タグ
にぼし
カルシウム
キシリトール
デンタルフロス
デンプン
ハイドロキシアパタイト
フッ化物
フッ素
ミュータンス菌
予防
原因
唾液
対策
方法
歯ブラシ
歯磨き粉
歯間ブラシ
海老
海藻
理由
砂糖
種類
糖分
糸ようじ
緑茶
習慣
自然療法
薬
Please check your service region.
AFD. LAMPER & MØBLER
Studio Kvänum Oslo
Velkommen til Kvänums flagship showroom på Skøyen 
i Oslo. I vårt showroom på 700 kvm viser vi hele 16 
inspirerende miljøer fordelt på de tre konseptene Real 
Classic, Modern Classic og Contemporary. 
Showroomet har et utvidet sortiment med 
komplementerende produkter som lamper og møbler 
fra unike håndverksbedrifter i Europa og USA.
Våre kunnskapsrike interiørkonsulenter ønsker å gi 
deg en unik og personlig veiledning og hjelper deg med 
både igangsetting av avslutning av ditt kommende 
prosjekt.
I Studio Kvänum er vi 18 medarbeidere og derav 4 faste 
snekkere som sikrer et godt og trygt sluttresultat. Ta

...

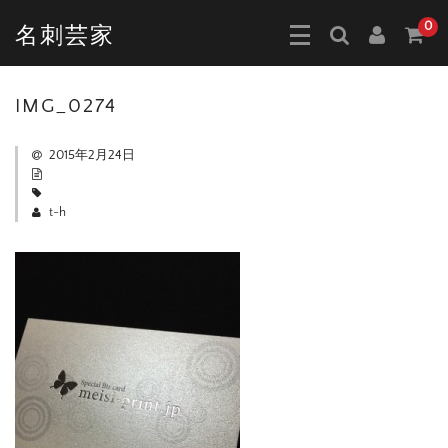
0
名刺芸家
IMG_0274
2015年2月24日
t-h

What is expected »
In the data above, find the line that contains "Velkommen til Kvänums" and the line that contains "snekkere som sikrer". Repeat exactly those lines and every line between them, and only those.

Exercise solution »
Velkommen til Kvänums flagship showroom på Skøyen 
i Oslo. I vårt showroom på 700 kvm viser vi hele 16 
inspirerende miljøer fordelt på de tre konseptene Real 
Classic, Modern Classic og Contemporary. 
Showroomet har et utvidet sortiment med 
komplementerende produkter som lamper og møbler 
fra unike håndverksbedrifter i Europa og USA.
Våre kunnskapsrike interiørkonsulenter ønsker å gi 
deg en unik og personlig veiledning og hjelper deg med 
både igangsetting av avslutning av ditt kommende 
prosjekt.
I Studio Kvänum er vi 18 medarbeidere og derav 4 faste 
snekkere som sikrer et godt og trygt sluttresultat. Ta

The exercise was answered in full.